**WHAT YOU NEED TO DO**
Find every line in the records below that contains "next", and copy it.
++++ SOURCE MATERIAL ++++
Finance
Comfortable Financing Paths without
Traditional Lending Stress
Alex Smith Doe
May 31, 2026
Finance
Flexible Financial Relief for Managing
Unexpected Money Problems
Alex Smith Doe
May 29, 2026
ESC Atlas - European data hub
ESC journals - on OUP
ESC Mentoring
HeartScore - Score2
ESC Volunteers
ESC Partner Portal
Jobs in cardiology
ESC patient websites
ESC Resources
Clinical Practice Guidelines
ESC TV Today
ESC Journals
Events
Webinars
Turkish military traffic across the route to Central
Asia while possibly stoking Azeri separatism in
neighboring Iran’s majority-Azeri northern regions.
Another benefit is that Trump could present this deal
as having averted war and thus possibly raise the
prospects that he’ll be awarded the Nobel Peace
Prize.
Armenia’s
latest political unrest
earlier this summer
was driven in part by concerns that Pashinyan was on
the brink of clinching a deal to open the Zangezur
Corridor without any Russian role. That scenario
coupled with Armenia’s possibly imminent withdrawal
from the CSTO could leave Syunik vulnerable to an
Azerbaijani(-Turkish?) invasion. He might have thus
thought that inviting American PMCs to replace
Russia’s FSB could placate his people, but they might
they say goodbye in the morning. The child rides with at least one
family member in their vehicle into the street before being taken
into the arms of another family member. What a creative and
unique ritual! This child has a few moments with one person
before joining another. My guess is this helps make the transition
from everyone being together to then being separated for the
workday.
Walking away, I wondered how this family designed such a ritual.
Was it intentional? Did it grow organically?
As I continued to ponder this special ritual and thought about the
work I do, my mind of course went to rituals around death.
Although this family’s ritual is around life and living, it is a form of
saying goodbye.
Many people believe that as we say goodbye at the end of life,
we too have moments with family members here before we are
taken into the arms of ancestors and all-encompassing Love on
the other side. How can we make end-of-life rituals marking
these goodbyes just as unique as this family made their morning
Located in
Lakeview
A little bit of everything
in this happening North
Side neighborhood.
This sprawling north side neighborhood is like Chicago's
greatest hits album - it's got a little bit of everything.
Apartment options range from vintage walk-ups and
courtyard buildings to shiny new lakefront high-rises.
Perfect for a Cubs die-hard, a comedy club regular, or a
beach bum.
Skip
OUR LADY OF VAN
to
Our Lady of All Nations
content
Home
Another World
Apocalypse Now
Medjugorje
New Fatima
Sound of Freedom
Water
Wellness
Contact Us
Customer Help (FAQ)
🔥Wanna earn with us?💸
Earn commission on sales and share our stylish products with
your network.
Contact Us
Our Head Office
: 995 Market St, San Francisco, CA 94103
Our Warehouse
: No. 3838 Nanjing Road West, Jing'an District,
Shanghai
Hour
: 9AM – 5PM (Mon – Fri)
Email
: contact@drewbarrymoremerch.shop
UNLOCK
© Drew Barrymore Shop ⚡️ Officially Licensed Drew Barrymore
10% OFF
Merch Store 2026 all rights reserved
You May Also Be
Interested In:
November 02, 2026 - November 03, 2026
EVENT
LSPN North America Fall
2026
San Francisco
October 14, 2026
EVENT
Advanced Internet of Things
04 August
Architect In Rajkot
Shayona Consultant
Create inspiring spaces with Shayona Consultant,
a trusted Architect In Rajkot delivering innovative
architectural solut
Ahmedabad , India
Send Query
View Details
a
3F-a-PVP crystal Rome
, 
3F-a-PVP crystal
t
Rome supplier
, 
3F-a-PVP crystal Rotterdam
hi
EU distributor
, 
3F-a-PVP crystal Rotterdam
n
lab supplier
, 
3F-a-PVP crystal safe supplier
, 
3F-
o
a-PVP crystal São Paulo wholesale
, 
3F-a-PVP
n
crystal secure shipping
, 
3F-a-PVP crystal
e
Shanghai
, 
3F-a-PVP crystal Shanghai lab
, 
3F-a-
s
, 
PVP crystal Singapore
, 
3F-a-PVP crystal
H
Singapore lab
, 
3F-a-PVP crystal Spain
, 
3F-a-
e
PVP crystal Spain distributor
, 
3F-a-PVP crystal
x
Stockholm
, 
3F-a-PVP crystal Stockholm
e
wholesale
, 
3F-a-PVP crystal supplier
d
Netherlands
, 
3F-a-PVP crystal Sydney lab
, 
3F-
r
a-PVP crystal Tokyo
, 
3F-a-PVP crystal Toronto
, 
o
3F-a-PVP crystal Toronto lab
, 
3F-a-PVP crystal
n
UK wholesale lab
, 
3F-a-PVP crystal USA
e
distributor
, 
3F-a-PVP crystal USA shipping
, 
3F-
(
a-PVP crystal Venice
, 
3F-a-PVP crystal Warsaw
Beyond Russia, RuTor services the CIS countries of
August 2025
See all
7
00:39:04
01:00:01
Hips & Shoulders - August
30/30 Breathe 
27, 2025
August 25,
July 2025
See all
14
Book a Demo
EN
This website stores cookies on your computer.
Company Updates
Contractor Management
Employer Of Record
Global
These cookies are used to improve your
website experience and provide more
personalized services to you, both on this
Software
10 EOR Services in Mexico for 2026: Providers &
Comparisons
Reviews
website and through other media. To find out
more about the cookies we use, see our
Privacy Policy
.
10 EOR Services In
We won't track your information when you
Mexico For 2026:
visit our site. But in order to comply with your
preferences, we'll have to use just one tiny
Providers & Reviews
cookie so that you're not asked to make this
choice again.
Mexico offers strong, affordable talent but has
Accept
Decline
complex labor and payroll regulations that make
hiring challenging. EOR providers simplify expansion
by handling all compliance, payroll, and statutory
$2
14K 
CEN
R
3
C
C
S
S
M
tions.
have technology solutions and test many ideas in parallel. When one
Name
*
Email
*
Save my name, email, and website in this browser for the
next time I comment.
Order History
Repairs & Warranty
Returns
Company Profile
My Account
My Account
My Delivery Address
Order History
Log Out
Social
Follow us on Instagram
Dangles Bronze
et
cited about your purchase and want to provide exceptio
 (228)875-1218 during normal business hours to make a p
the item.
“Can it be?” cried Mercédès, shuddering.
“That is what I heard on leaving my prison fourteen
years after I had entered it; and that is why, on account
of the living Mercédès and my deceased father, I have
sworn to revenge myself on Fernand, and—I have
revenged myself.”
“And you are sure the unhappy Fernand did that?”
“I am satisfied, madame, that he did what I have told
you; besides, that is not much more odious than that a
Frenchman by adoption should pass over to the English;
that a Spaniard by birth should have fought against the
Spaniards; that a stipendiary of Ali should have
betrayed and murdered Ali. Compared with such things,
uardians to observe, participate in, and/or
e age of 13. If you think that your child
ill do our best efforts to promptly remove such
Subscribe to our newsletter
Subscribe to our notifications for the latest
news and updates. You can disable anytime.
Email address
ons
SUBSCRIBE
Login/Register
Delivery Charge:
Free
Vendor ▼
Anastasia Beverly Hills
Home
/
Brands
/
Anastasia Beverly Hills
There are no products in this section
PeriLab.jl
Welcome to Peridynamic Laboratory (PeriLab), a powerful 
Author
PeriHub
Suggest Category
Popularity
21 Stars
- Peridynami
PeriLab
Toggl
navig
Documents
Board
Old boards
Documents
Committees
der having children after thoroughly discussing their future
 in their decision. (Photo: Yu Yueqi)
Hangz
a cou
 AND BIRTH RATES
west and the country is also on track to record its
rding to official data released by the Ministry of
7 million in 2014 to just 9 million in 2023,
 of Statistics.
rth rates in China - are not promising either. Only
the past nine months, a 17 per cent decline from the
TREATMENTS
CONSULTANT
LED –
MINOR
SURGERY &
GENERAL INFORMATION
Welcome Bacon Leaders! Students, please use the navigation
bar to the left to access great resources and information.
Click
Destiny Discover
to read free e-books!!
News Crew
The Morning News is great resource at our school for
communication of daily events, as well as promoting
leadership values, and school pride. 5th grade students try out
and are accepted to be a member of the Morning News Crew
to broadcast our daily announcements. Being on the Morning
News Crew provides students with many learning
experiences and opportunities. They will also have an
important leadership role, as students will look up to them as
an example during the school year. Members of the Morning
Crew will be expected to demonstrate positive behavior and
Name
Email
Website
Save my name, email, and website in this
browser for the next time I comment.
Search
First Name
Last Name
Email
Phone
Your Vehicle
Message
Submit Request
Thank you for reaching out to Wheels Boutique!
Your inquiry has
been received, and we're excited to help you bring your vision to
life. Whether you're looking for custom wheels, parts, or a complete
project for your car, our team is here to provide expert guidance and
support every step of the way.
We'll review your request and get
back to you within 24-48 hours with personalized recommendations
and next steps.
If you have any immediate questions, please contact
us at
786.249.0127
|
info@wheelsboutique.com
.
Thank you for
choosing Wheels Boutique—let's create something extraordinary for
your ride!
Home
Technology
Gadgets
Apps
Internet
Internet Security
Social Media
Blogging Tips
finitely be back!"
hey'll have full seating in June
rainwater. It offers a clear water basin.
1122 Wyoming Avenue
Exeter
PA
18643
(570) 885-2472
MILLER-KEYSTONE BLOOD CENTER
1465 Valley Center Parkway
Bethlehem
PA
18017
++++
**SOLUTION**
next time I comment.
browser for the next time I comment.
and next steps.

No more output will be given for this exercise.